„fictitious location spotting for a non-existing movie“

Since her early youth Véronique Kolber has been fascinated by the works of HP Lovecraft, Edgar Allan Poe and Stephen King, and since then attracted by their strange, dark and tense moods.

However, it was not only the stories and characters from these films and books, but also the United States of America, its mysteries and ordinary, if somehow strange, faces, that exerted an inexplicable attraction on the artist. During a period of 8 years she therefore travelled to the States several times. This resulted in her AMERICAN DIORAMA, a very personal series of photographs inspired by Eggleston and Shore about her travels and everyday life in America.

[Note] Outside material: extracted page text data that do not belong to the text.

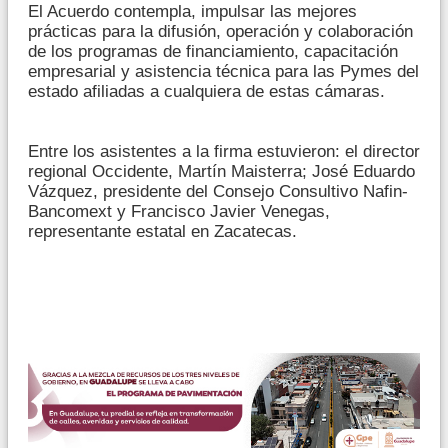
El Acuerdo contempla, impulsar las mejores
prácticas para la difusión, operación y colaboración
de los programas de financiamiento, capacitación
empresarial y asistencia técnica para las Pymes del
estado afiliadas a cualquiera de estas cámaras.
Entre los asistentes a la firma estuvieron: el director
regional Occidente, Martín Maisterra; José Eduardo
Vázquez, presidente del Consejo Consultivo Nafin-
Bancomext y Francisco Javier Venegas,
representante estatal en Zacatecas.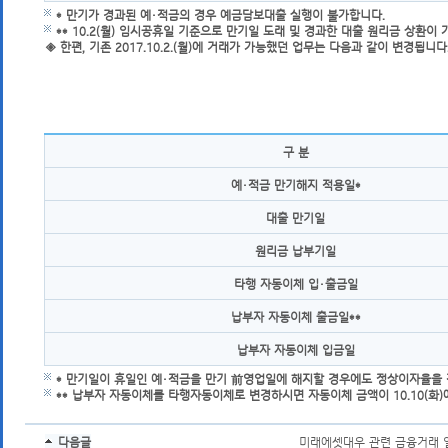
* 만기가 경과된 예・적금의 경우 예금담보대출 실행이 불가합니다.
** 10.2(월) 임시공휴일 기준으로
만기일 도래 및 경과한 대출 원리금
상환이 가
◈ 한편, 기존 2017.10.2.(월)에 거래가 가능했던 업무는 다음과 같이 변경됩니다
변경내용
구 분
예・적금 만기해지 적용일*
대출 만기일
원리금 납부기일
타행 자동이체 입・출금일
납부자 자동이체 출금일**
납부자 자동이체 입금일
* 만기일이 휴일인 예・적금을 만기 前영업일에 해지할 경우에도 정상이자율을 
** 납부자 자동이체를 타행자동이체로 변경하시면 자동이체 금액이 10.10(화)
목록
다음글
미래에셋대우 관련 금융거래 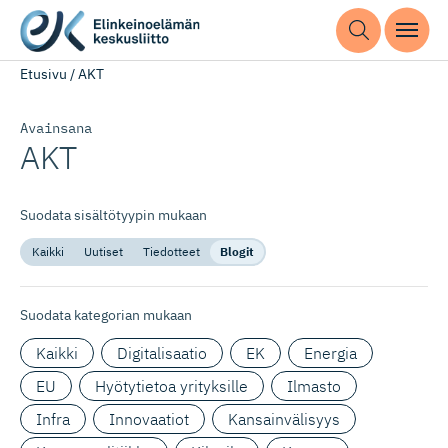
Etusivu
/
AKT
Avainsana
AKT
Suodata sisältötyypin mukaan
Kaikki
Uutiset
Tiedotteet
Blogit
Suodata kategorian mukaan
Kaikki
Digitalisaatio
EK
Energia
EU
Hyötytietoa yrityksille
Ilmasto
Infra
Innovaatiot
Kansainvälisyys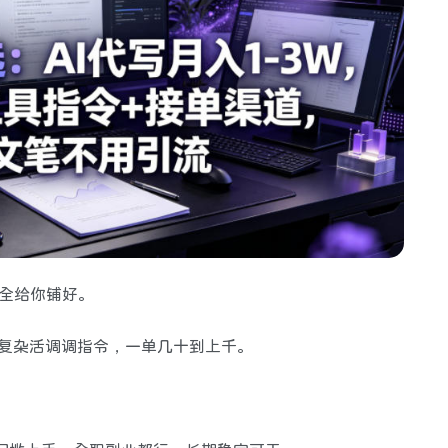
令全给你铺好。
，复杂活调调指令，一单几十到上千。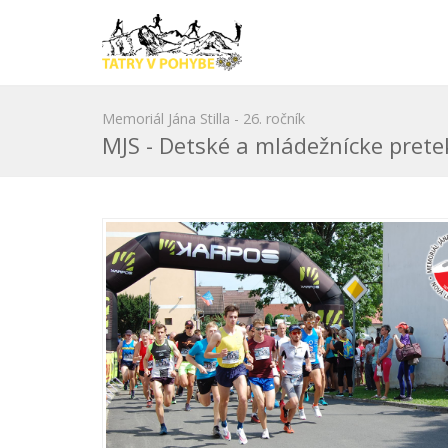
Memoriál Jána Stilla - 26. ročník
MJS - Detské a mládežnícke prete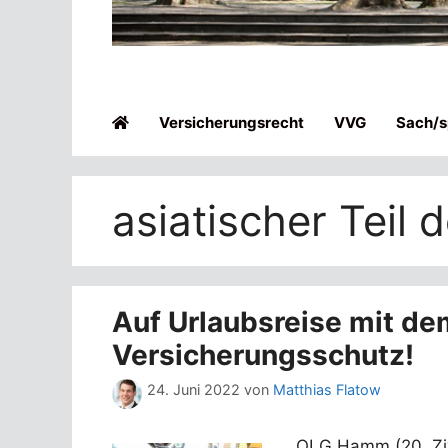
Versicherungsrecht
VVG
Sach/sp
asiatischer Teil 
Auf Urlaubsreise mit d
Versicherungsschutz!
24. Juni 2022
von
Matthias Flatow
OLG Hamm (20. Ziv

Here the photographer combined street photography, portrait and landscape photography, but she also photographed unknown, unidentifiable places without recognizable human traces. These photographs evoke a feeling of déjà-vu and trigger a wave of associations in the viewer, just like a film that plays itself out.

Inspired by films and her own experiences as a film set photographer, Véronique Kolber develops this project to its current form: "fictitious location spotting for a non-existing movie". The photographs exhibited in the Cercle Cité are supplemented by excerpts from scripts by David Lynch, the Coen brothers and Christopher Nolan, among others, through which Véronique Kolber creates new associations and continues the original narratives - between homage and reinvention.

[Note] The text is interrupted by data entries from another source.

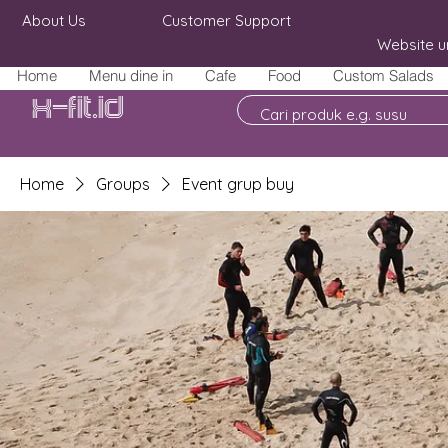
About Us
Customer Support
Website u
Home
Menu dine in
Cafe
Food
Custom Salads
X-fit.id
Home
Groups
Event grup buy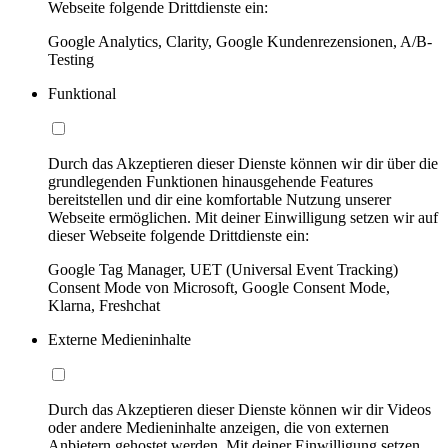
Webseite folgende Drittdienste ein:
Google Analytics, Clarity, Google Kundenrezensionen, A/B-
Testing
Funktional
Durch das Akzeptieren dieser Dienste können wir dir über die
grundlegenden Funktionen hinausgehende Features
bereitstellen und dir eine komfortable Nutzung unserer
Webseite ermöglichen. Mit deiner Einwilligung setzen wir auf
dieser Webseite folgende Drittdienste ein:
Google Tag Manager, UET (Universal Event Tracking)
Consent Mode von Microsoft, Google Consent Mode,
Klarna, Freshchat
Externe Medieninhalte
Durch das Akzeptieren dieser Dienste können wir dir Videos
oder andere Medieninhalte anzeigen, die von externen
Anbietern gehostet werden. Mit deiner Einwilligung setzen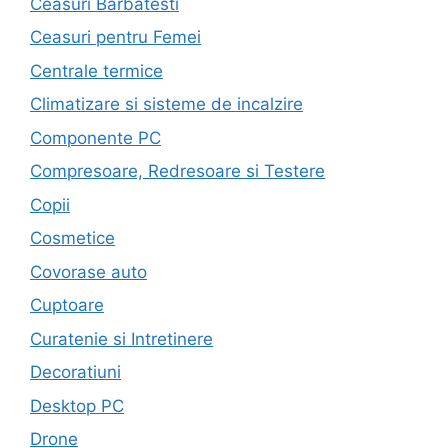
Ceasuri Barbatesti
Ceasuri pentru Femei
Centrale termice
Climatizare si sisteme de incalzire
Componente PC
Compresoare, Redresoare si Testere
Copii
Cosmetice
Covorase auto
Cuptoare
Curatenie si Intretinere
Decoratiuni
Desktop PC
Drone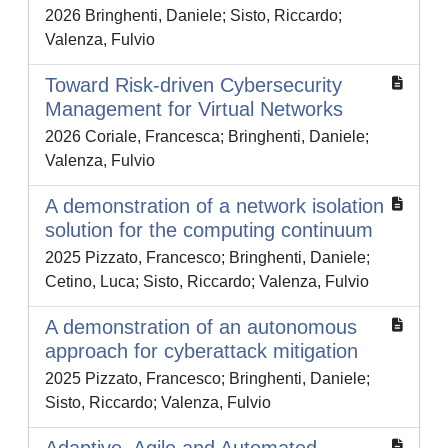
2026 Bringhenti, Daniele; Sisto, Riccardo;
Valenza, Fulvio
Toward Risk-driven Cybersecurity
Management for Virtual Networks
2026 Coriale, Francesca; Bringhenti, Daniele;
Valenza, Fulvio
A demonstration of a network isolation
solution for the computing continuum
2025 Pizzato, Francesco; Bringhenti, Daniele;
Cetino, Luca; Sisto, Riccardo; Valenza, Fulvio
A demonstration of an autonomous
approach for cyberattack mitigation
2025 Pizzato, Francesco; Bringhenti, Daniele;
Sisto, Riccardo; Valenza, Fulvio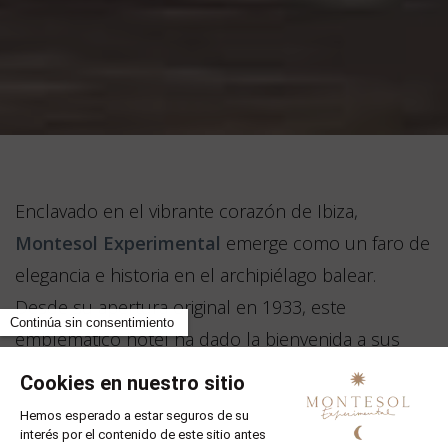
Enclavado en el vibrante corazón de Ibiza,
Montesol Experimental
emerge como un faro de
elegancia e historia en el archipiélago balear.
Desde su apertura original en 1933, este
emblemático hotel ha dado la bienvenida a sus
huéspedes con su distintiva mezcla de encanto
tradicional e innovación contemporánea,
convirtiéndolo en un destino de visita obligada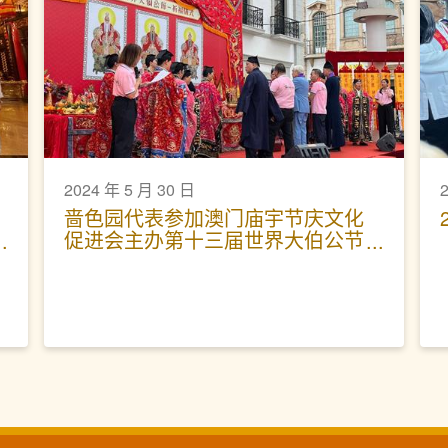
2024 年 5 月 30 日
啬色园代表参加澳门庙宇节庆文化
促进会主办第十三届世界大伯公节
庆典及祈福仪式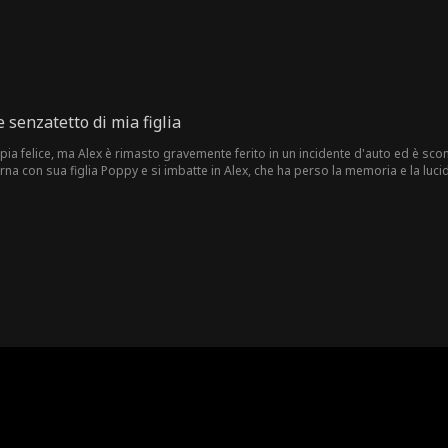
e senzatetto di mia figlia
pia felice, ma Alex è rimasto gravemente ferito in un incidente d'auto ed è sc
na con sua figlia Poppy e si imbatte in Alex, che ha perso la memoria e la lucidi
sone lavora insieme per vendicarsi dei furfanti intriganti, svelando i malintesi tr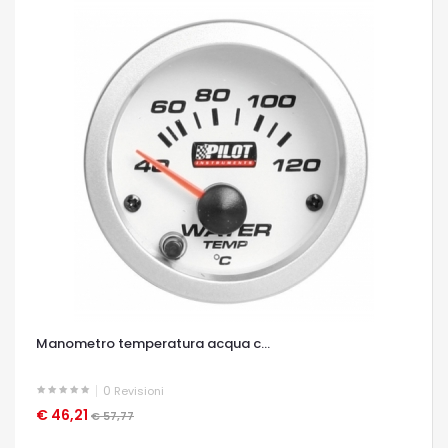
Manometro temperatura acqua c...
0
Revisioni
€ 46,21
OCCHIATA VELOCE
€ 57,77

The artist presents her work in images where time stands still, waiting to be filled with stories and actions. She provides the canvas, the American mirage, and invites the viewer to complete the next scene.

By infiltrating the works of American filmmakers with her own screenplays, Véronique Kolber adds another dimension to them, hovering between autobiographical fiction and film reality. In this way she blurs the tracks between reality, appearance and collective imagination.

In addition, the photographer will show a 30-minute "film" consisting of still images and American "voice-off", for which the musician & composer Daniel Balthasar (Kolber's Mann and companion of the USA travels) has composed an exciting mysterious sound carpet.